I was recently hired as a consultant/Creative Director for a company that tasked me with reinventing the aesthetic of their existing marketing materials, along with transforming their brand identity. I was somehow duped—or way too idealistic—in thinking that the somewhat stodgy corporate atmosphere would be welcoming to such changes, but jobs are hard to get in NY and I needed the money so I took the position. Everyday in the office felt laborious, and I quickly learned that everyone on the team that I was assigned to manage was bi-lingual – they spoke negatively as much as they could. People routinely used disparaging words to wither any flourishing idea that was presented, with the catchphrases in their vernacular being, “You can’t do that”, “We’ve never used that type of font”, “Trust me, they’re not going to like that”. It all came to a head one day when my direct report looked over concepts for a project I submitted and exclaimed, “I think you’re too creative.”
Like, really? Too creative? And you hired me to do what again?
A week later I tendered my resignation.
After sharing the conversation with a close friend of mine, he said something that really stuck with me. “Wayne, it’s good that you didn’t allow them to make your creativity atrophy”. It resonated like a thousand lightning bolts striking at one time. I realized quickly that this indeed was happening. That context was degenerating my talent and malnourishing my creativity.
My departure from that company was not instigated by cowardice; I was unwilling to have my creativity sequestered and learned quickly that change was not welcomed at any level there. Also, I’ve become comfortable with not allowing myself to be anesthetized or unfairly edited by people who would rather huddle around contemplating what can’t and hasn’t been done instead of lunging toward the possibilities of the future. The past is often only useful to inform us how to be better in the future, but oftentimes leaders are plagued with optical atrophy and their lack of vision causes a shortsightedness that confines and does not compel. Their cataracts cast the type of opacity that only allows one to rely on the images in their memory instead of seeing what can be.
Common causes of this type of atrophy occur when a group of people decides not to be stretched intellectually, emotionally and spiritually. These people avoid tough questions, hate to consider new things, and are comfortable with decreasing responsibility and activity. In a family, it could be sugar-coating obvious dysfunctions. In a company or organization, it could be a play-it-safe approach that nurtures status quo. In a church, it could be the weightlessness that followers experience because they are not attached to the gravitational pull of the mission of the kingdom. In all cases, aging occurs and becomes painfully apparent, resulting in fragmented marriages, stalled growth, and an absence of vibrancy. As a pastor, I know that this is why many churches are ineffective. Have you ever seen atrophied toes? All disfigured and crazy looking?

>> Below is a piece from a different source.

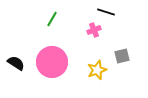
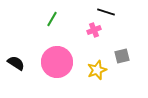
pink circle: moved 5 px right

How antithetical that is of the picture Isaiah 52:7 gives us of a people who are on mission with the gospel,“How beautiful on the mountains are the feet of the messenger who brings good news, the good news of peace and salvation, the news that the God of Israel reigns!”
If you feel yourself quickly antiquating in a culture that has long lost its elasticity and its reflex, I’m not suggesting that you bail. I’m not saying leave your family [don’t you dare do that!] or leave your job [weigh the cost]. To change, you must acknowledge that you don’t have to be strangled by negativity that cripples you till you can only hobble toward an exit after mustering enough passion to shift toward living more resolutely. Maybe what you face today just requires a conversation, a hug, an extension of forgiveness, or a few more weeks of simply smiling to relax the stiff atmosphere. Or, it could require you to calculatedly do something more drastic, as I did.
Perhaps it’s time for you to model Caleb in the Scriptures, who never atrophied in what we’d now consider the geriatric age of 85. It may just take getting a ‘different spirit’. Why run for the hills when you can have enough vision to ask for the mountain? [Joshua 14: 6-12] So loosen up okay?